Jan Hempel (51) bei den Olympischen Sommerspielen in Sydney 2000. Bereits damals soll der DSV vom sexuellen Missbrauch gewusst haben. 
Jan Hempel (51) bei den Olympischen Sommerspielen in Sydney 2000. Bereits damals soll der DSV vom sexuellen Missbrauch gewusst haben.  Stefan Hesse/dpa

14 Jahre lang soll Jan Hempel von seinem damaligen Trainer missbraucht worden sein. Der Dresdner gehörte zur absoluten Weltspitze im Wasserspringen, glauben wollte ihm dennoch niemand. Jetzt klagt er mithilfe von Thomas Summerer, Anwalt der Eisschnellläuferin Claudia Pechstein, gegen den Deutschen Schwimm-Verband (DSV) auf Schadensersatz in Millionenhöhe. Ein Präzedenzfall mit unabsehbaren Folgen für den gesamten deutschen Sport.

Wie sehr Jan Hempel damals gelitten hat, lässt sich nicht mal ansatzweise erahnen. 1200 – so viele sexuelle Übergriffe lastet Hempel seinem Trainer Werner Langer an. 

Jan Hempel soll dem DSV vom sexuellen Missbrauch erzählt haben

Der viermalige Europameister und Olympia-Silbermedaillengewinner von 1996 will sich derzeit nicht äußern. Dafür spricht sein Anwalt. Summerer, der seit Jahren für Eisschnellläuferin Claudia Pechstein um Schadensersatz nach einer angeblich ungerechtfertigten Dopingsperre kämpft, kündigt gegenüber der „Sportschau“ an: „Wir ziehen das durch, und wenn es zehn Jahre dauert.“

Die beiden deutschen Wasserspringer Heiko Meyer (l.) und Jan Hempel bei den Olympischen Spielen im australischen Sydney im Jahr 2000. 
Die beiden deutschen Wasserspringer Heiko Meyer (l.) und Jan Hempel bei den Olympischen Spielen im australischen Sydney im Jahr 2000.  Stefan Hesse/dpa

Sportrechtler Summerer bezeichnet den Leidensweg seines Mandanten in den 1980er- und 1990er-Jahren als den „krassesten Missbrauchsfall, den der deutsche Sport je erlebt hat“. Die Verbandsspitze hatte Hempel nach eigener Darstellung 1997 zu den Vorgängen unterrichtet.
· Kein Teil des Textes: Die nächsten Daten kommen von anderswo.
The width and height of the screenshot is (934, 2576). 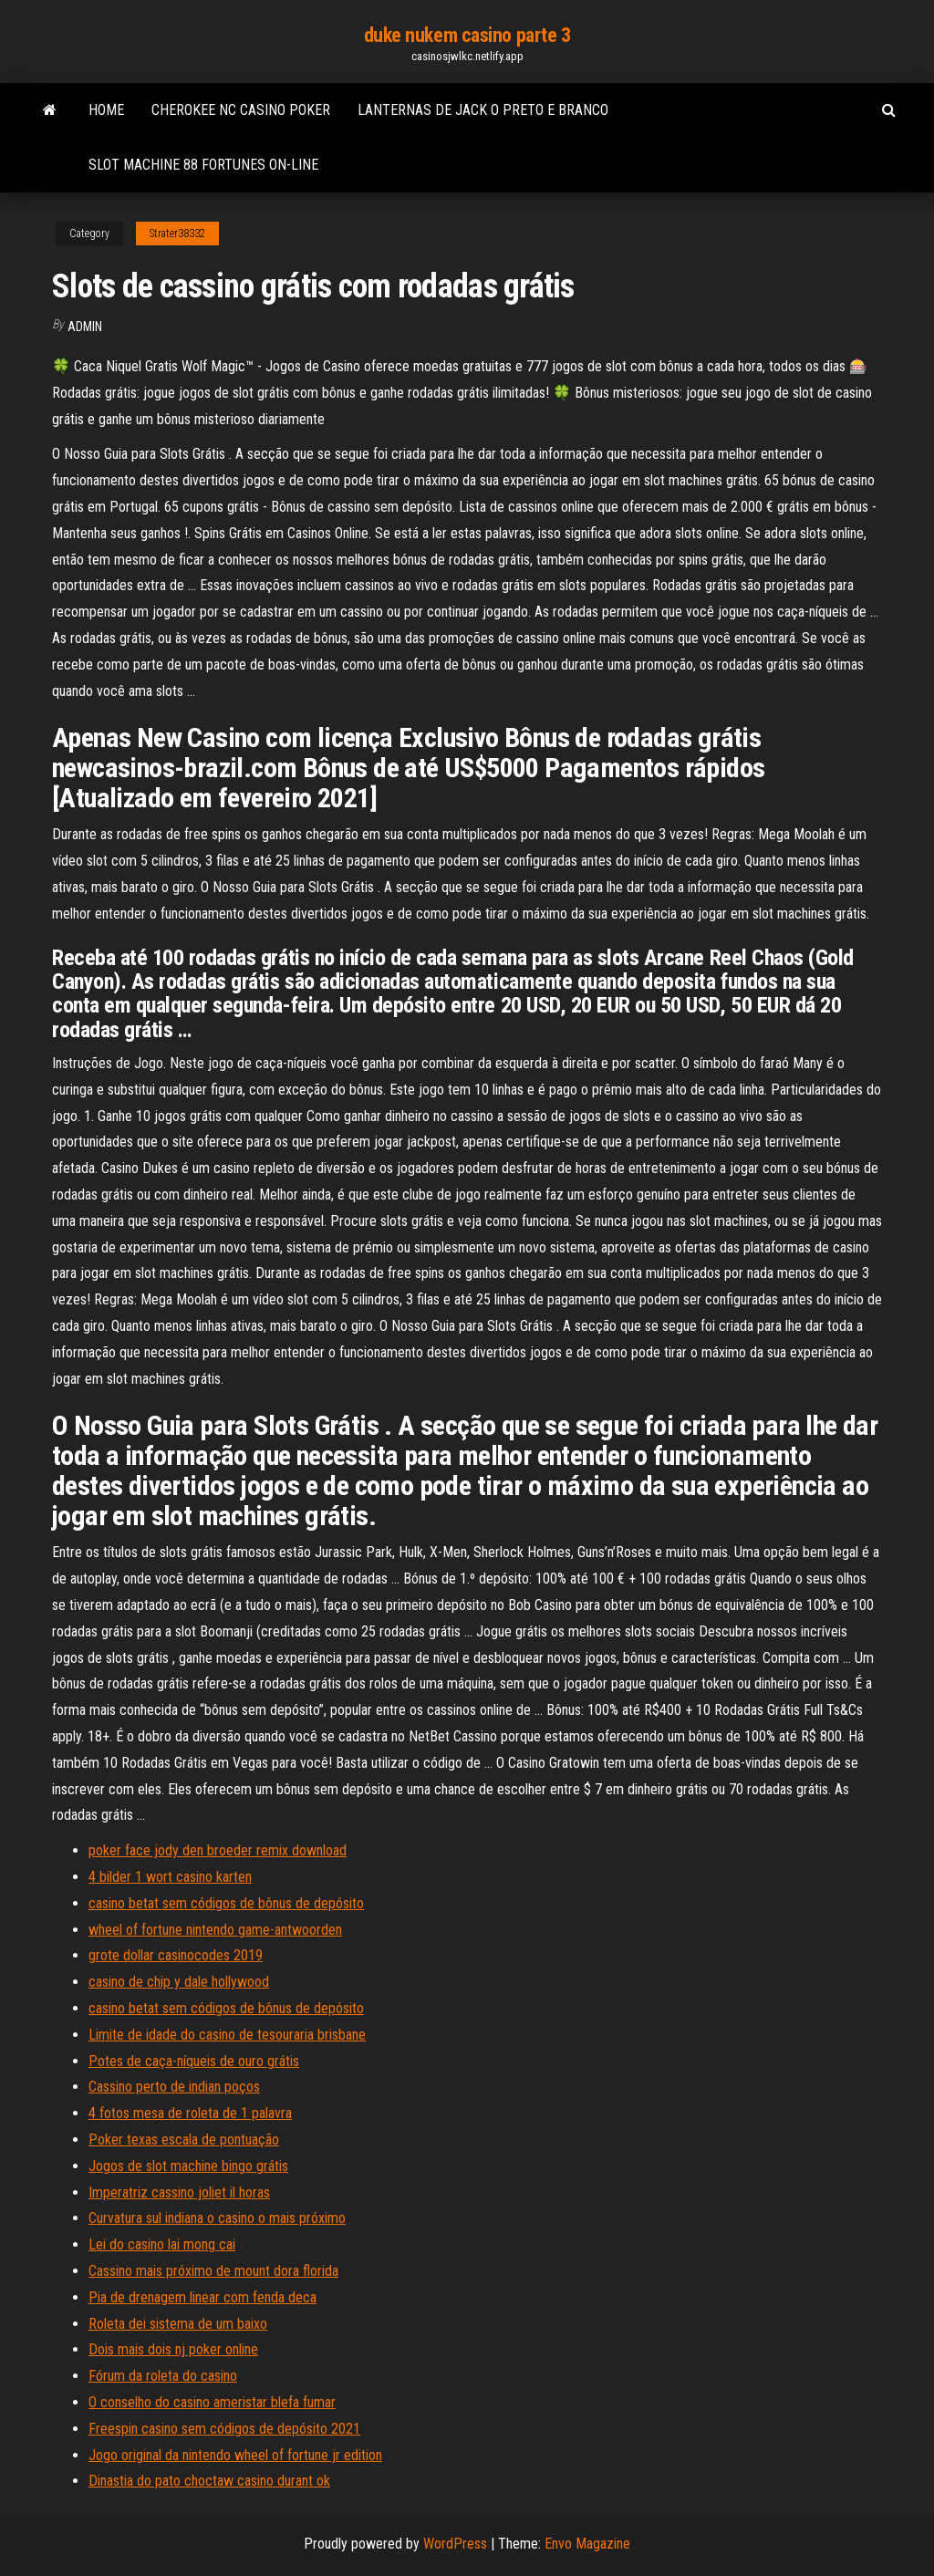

Unter anderem soll er während der Sommerspiele in Barcelona 1992 sexuell missbraucht worden sein. 

Pechstein-Anwalt Summerer hilft Hempel bei Millionenklage gegen den DSV

Für Hempels Anwalt ist klar: „Die Organisation Deutscher Schwimm-Verband hat völlig versagt in der Überwachung und in der Kontrolle seiner Trainer. Es gab nur Vertuschung. Dieses Organisationsverschulden führt dazu, dass ein Verband haftet.“

Jan Hempel und Familie bei seinem Karriereende 2003 in Dresden in der Sprunghalle am Freiberger Platz. 
Jan Hempel und Familie bei seinem Karriereende 2003 in Dresden in der Sprunghalle am Freiberger Platz.  C3 Pictures/imago

Sollte das Landgericht in Kassel (Sitz des DSV) oder Dresden (zuständig für Hempels Heimatort Meißen) dieser Auffassung folgen, droht dem DSV und vielen weiteren Sportverbänden womöglich existenzielles Ungemach. Hempel, mittlerweile 51 Jahre alt, könnte unzähligen missbrauchten Athletinnen und Athleten den Weg ebnen, künftig vor Gericht um Entschädigung zu kämpfen. Beklagte wären nicht Täter – Hempels Trainer Werner Langer ist seit Langem verstorben –, sondern die jeweiligen Verbände.

Sexueller Missbrauch: Haftet der Verband für seine Trainer?

Es ist ein Präzedenzfall. Hempels Anwalt sieht dabei Parallelen zu Missbrauchsfällen in der katholischen Kirche. Deutsche Diözesen und Bistümer müssen sich momentan erstmals mit Klagen wegen Organisationsverschulden auseinandersetzen. Abgeschlossen ist noch keine davon.

Der DSV richtete erst vor Kurzem eine Kommission ein, die Hempels Fall, der in der ARD-Doku „Missbraucht“ im Sommer 2022 öffentlich gemacht wurde, und weitere Anschuldigungen bezüglich sexueller Übergriffe aufarbeiten soll. Gleichzeitig lehnt der Verband finanzielle Ausgleichszahlungen an geschädigte Einzelpersonen grundsätzlich ab.

Die Verhandlungen über eine außergerichtliche Einigung hat Summerer abgebrochen. Er sei, so sagt er, „auf ein Schweigekartell gestoßen“.